18  Generalized least squares and Weighted least squares

18.1 Ordinary least squares

\[Y = X\beta + \epsilon\] \[Var(\epsilon) = \sigma^2 I\]

Ordinary least squares estimator is the best linear unbiased estimator (BLUE).

\[\hat \beta_{OLS} = (X'X)^{-1}X'Y\]

\[Var(\hat \beta_{OLS}) = \sigma^2 (X'X)^{-1}\]

We have assumed that errors are independent and variance of errors is constant, \(Var(\epsilon) = \sigma^2 I\). But it can happen that errors have non-constant variance or errors are correlated.

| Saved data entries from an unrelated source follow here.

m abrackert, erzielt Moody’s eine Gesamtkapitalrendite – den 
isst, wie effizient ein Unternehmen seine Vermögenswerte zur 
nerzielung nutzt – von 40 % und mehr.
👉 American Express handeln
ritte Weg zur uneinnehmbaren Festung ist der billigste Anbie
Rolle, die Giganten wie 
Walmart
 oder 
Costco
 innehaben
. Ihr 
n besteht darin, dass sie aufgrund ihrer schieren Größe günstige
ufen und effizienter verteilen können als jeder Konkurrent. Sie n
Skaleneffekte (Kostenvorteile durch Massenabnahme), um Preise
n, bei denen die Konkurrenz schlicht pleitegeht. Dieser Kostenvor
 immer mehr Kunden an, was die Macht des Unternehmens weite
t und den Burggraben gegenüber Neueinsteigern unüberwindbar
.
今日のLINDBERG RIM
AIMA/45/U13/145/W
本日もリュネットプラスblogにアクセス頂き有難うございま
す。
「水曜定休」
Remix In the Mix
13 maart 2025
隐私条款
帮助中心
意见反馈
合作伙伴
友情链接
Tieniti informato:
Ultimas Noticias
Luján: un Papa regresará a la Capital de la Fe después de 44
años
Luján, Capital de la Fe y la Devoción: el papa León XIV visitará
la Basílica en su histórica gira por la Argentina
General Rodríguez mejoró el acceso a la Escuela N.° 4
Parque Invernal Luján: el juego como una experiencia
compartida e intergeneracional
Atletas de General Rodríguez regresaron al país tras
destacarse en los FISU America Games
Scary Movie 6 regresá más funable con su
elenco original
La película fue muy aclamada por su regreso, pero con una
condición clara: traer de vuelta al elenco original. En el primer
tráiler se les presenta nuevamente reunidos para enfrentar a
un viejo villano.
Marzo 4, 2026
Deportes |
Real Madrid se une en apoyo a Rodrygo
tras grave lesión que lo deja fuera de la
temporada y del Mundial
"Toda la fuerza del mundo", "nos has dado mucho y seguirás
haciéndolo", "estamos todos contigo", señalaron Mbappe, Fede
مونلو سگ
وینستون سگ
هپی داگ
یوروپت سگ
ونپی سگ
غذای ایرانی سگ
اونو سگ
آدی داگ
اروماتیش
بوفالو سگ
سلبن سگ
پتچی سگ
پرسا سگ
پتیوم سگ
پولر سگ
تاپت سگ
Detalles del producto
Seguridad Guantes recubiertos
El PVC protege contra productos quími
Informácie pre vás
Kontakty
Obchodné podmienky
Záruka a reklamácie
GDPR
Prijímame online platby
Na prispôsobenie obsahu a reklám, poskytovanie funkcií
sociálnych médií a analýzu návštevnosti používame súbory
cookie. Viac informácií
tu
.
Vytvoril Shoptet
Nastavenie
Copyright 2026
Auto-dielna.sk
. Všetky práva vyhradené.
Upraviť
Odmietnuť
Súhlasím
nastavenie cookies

We can address the problem with Generalized least squares and Weighted least squares regression.

18.2 Generalized least squares

Suppose we know the correlation and relative variance between the errors but we do not know the absolute scales.

\[Y = X\beta + \epsilon\]

\[Var(\epsilon) = \sigma^2 \Sigma,\ \sigma^2\ \mbox{ is unknown and }\ \Sigma\ \mbox{ is known}.\]

Instead of minimizing the Residual Sum of Squares, Generalized least squares minimizes

\[(Y-X\beta)' \Sigma^{-1} (Y-X\beta)\] which is solved by

\[\hat \beta = (X' \Sigma^{-1} X)^{-1} X' \Sigma^{-1} Y\]


\(\Sigma\) is a symmetric positive-definite matrix which can be expressed as \(\Sigma = SS'\), where \(S\) lower triangular matrix, using Cholesky decomposition.

GLS is like regressing \(X^* = S^{-1}X\) on \(Y^* = S^{-1}Y\).

\[Y = X\beta + \epsilon\] \[S^{-1}Y = S^{-1}X\beta + S^{-1}\epsilon\]

\[Y^* = X^*\beta + \epsilon^*\]

The OLS estimator of the coefficients of the transformed model is

\[\hat \beta_{WLS} = (X^{*'}X^{*})^{-1} X^{*'}Y^{*} = ([S^{-1}X]'[S^{-1}X])^{-1}[S^{-1}X]'[S^{-1}Y] = (X' \Sigma^{-1} X)^{-1} X' \Sigma^{-1} Y\]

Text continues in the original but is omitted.